> _Your objective_
Please repeat exactly the lines below from the line with "старше 21 року" to the line with "VOIR TOUS NOS VÉHICULES", including both, and leave out every picture.

> _Page images and extracted text_
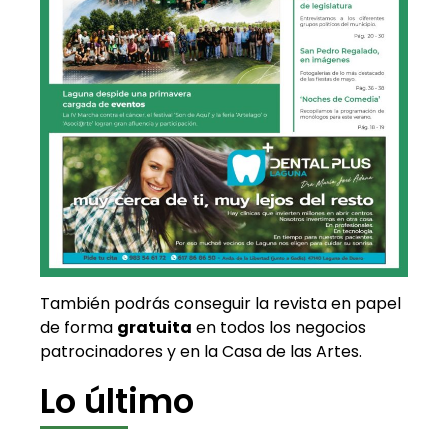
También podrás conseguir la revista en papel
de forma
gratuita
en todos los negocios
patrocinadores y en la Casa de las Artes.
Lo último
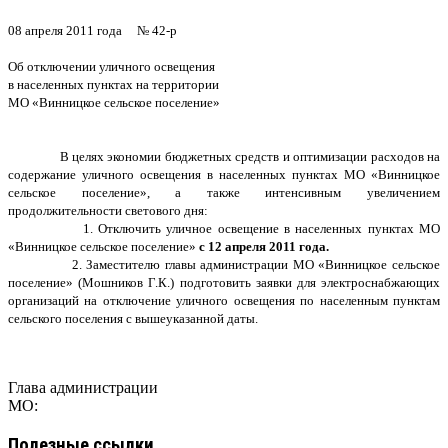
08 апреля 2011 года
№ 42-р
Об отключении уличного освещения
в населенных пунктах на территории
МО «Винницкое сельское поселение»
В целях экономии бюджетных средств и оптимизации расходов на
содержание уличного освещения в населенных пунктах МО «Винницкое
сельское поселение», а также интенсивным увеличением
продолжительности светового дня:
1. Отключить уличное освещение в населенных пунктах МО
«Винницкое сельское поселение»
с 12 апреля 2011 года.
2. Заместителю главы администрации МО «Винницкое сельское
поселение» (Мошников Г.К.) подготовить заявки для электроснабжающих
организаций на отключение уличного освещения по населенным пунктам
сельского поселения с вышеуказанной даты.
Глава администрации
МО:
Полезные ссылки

---

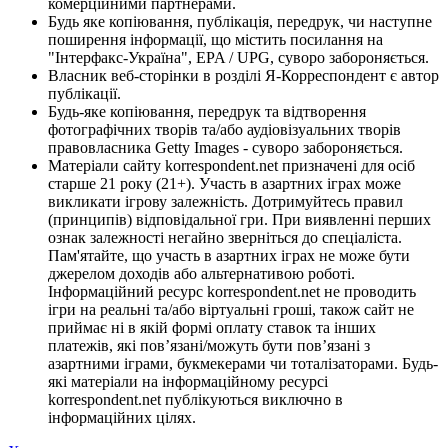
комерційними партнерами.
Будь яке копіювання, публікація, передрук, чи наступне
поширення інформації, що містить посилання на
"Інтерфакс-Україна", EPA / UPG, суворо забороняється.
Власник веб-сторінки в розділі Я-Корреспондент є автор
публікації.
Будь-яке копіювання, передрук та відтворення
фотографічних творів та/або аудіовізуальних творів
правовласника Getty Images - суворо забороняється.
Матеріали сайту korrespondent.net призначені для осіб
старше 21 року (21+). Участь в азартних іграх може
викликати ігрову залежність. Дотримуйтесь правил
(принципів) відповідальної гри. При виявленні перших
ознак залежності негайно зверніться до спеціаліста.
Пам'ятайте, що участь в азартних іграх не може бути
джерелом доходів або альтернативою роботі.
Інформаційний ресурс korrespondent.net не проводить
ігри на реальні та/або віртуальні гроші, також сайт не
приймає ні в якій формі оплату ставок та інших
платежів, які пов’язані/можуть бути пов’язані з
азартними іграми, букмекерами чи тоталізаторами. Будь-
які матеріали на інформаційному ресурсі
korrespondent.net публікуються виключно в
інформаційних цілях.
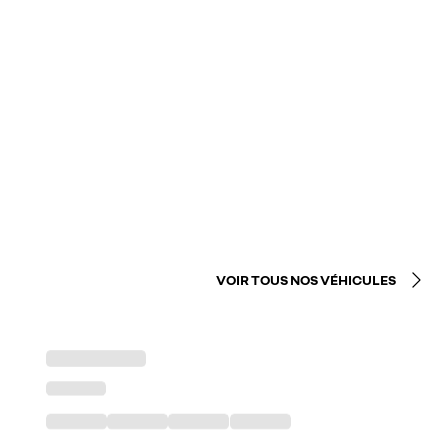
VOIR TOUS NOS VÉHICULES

> _Solution to the problem_
старше 21 року (21+). Участь в азартних іграх може
викликати ігрову залежність. Дотримуйтесь правил
(принципів) відповідальної гри. При виявленні перших
ознак залежності негайно зверніться до спеціаліста.
Пам'ятайте, що участь в азартних іграх не може бути
джерелом доходів або альтернативою роботі.
Інформаційний ресурс korrespondent.net не проводить
ігри на реальні та/або віртуальні гроші, також сайт не
приймає ні в якій формі оплату ставок та інших
платежів, які пов’язані/можуть бути пов’язані з
азартними іграми, букмекерами чи тоталізаторами. Будь-
які матеріали на інформаційному ресурсі
korrespondent.net публікуються виключно в
інформаційних цілях.
VOIR TOUS NOS VÉHICULES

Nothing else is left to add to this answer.